**DIRECTIONS FOR THIS TASK**
What is needed is a verbatim copy of the data, minus the pictures.

-=-=-

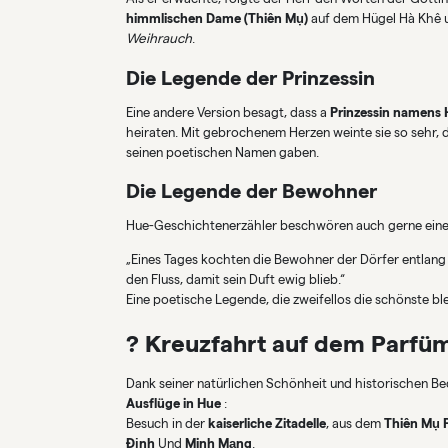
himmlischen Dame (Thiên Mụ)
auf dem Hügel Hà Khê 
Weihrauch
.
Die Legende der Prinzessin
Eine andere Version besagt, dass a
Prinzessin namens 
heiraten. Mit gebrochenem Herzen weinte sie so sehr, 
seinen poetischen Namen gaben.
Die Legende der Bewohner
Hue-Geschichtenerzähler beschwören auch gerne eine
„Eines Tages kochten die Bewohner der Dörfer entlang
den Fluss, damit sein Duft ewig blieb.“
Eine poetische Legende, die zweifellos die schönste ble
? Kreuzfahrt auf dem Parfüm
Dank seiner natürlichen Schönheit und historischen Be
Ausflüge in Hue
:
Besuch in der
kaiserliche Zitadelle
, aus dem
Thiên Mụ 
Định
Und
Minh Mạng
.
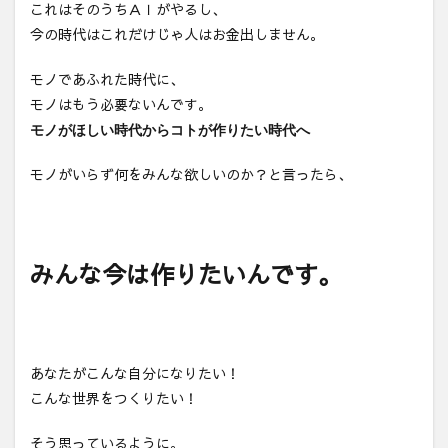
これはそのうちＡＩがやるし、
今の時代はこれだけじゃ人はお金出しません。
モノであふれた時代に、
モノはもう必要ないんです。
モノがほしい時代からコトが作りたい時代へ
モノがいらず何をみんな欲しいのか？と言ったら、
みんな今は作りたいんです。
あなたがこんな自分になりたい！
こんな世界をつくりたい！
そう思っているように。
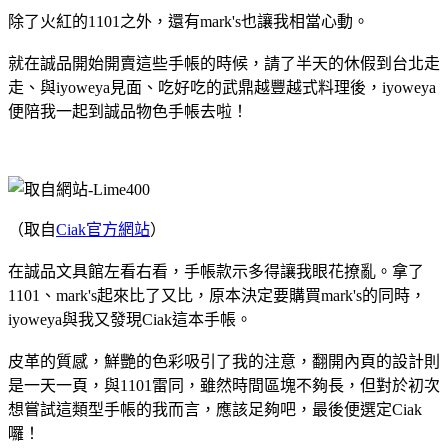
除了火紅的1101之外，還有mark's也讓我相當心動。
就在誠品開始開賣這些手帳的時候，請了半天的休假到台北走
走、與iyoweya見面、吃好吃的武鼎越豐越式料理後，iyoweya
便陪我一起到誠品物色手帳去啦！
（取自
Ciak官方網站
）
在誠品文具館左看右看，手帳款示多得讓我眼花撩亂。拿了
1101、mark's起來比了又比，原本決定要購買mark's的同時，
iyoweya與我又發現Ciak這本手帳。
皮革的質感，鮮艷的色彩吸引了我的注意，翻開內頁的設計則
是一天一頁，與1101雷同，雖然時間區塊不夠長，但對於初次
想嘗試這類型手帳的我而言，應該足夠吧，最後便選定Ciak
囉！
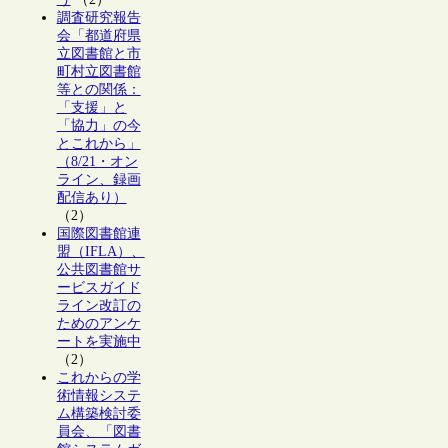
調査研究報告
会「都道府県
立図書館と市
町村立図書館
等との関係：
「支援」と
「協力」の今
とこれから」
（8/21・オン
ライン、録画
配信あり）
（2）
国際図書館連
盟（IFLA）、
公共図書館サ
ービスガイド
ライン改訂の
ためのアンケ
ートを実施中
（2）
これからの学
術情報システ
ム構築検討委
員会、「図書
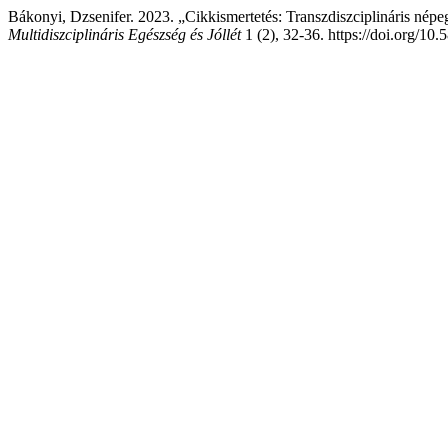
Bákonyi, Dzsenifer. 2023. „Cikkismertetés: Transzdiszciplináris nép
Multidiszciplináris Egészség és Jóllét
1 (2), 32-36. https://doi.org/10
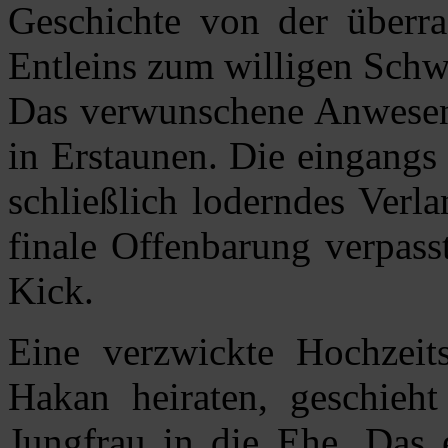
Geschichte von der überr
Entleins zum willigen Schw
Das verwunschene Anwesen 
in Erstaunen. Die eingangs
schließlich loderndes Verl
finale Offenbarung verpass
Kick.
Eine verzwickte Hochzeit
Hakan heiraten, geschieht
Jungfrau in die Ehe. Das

-=-=-

**COMPLETED EXERCISE**
himmlischen Dame (Thiên Mụ)
auf dem Hügel Hà Khê 
Weihrauch
.
Die Legende der Prinzessin
Eine andere Version besagt, dass a
Prinzessin namens 
heiraten. Mit gebrochenem Herzen weinte sie so sehr, 
seinen poetischen Namen gaben.
Die Legende der Bewohner
Hue-Geschichtenerzähler beschwören auch gerne eine
„Eines Tages kochten die Bewohner der Dörfer entlang
den Fluss, damit sein Duft ewig blieb.“
Eine poetische Legende, die zweifellos die schönste ble
? Kreuzfahrt auf dem Parfüm
Dank seiner natürlichen Schönheit und historischen Be
Ausflüge in Hue
:
Besuch in der
kaiserliche Zitadelle
, aus dem
Thiên Mụ 
Định
Und
Minh Mạng
.
これはそのうちＡＩがやるし、
今の時代はこれだけじゃ人はお金出しません。
モノであふれた時代に、
モノはもう必要ないんです。
モノがほしい時代からコトが作りたい時代へ
モノがいらず何をみんな欲しいのか？と言ったら、
みんな今は作りたいんです。
あなたがこんな自分になりたい！
こんな世界をつくりたい！
そう思っているように。
除了火紅的1101之外，還有mark's也讓我相當心動。
就在誠品開始開賣這些手帳的時候，請了半天的休假到台北走
走、與iyoweya見面、吃好吃的武鼎越豐越式料理後，iyoweya
便陪我一起到誠品物色手帳去啦！
（取自
Ciak官方網站
）
在誠品文具館左看右看，手帳款示多得讓我眼花撩亂。拿了
1101、mark's起來比了又比，原本決定要購買mark's的同時，
iyoweya與我又發現Ciak這本手帳。
皮革的質感，鮮艷的色彩吸引了我的注意，翻開內頁的設計則
是一天一頁，與1101雷同，雖然時間區塊不夠長，但對於初次
想嘗試這類型手帳的我而言，應該足夠吧，最後便選定Ciak
囉！
調査研究報告
会「都道府県
立図書館と市
町村立図書館
等との関係：
「支援」と
「協力」の今
とこれから」
（8/21・オン
ライン、録画
配信あり）
（2）
国際図書館連
盟（IFLA）、
公共図書館サ
ービスガイド
ライン改訂の
ためのアンケ
ートを実施中
（2）
これからの学
術情報システ
ム構築検討委
員会、「図書
Bákonyi, Dzsenifer. 2023. „Cikkismertetés: Transzdiszciplináris nép
Multidiszciplináris Egészség és Jóllét
1 (2), 32-36. https://doi.org/10
Geschichte von der überr
Entleins zum willigen Schw
Das verwunschene Anwesen 
in Erstaunen. Die eingangs
schließlich loderndes Verl
finale Offenbarung verpass
Kick.
Eine verzwickte Hochzeit
Hakan heiraten, geschieht
Jungfrau in die Ehe. Das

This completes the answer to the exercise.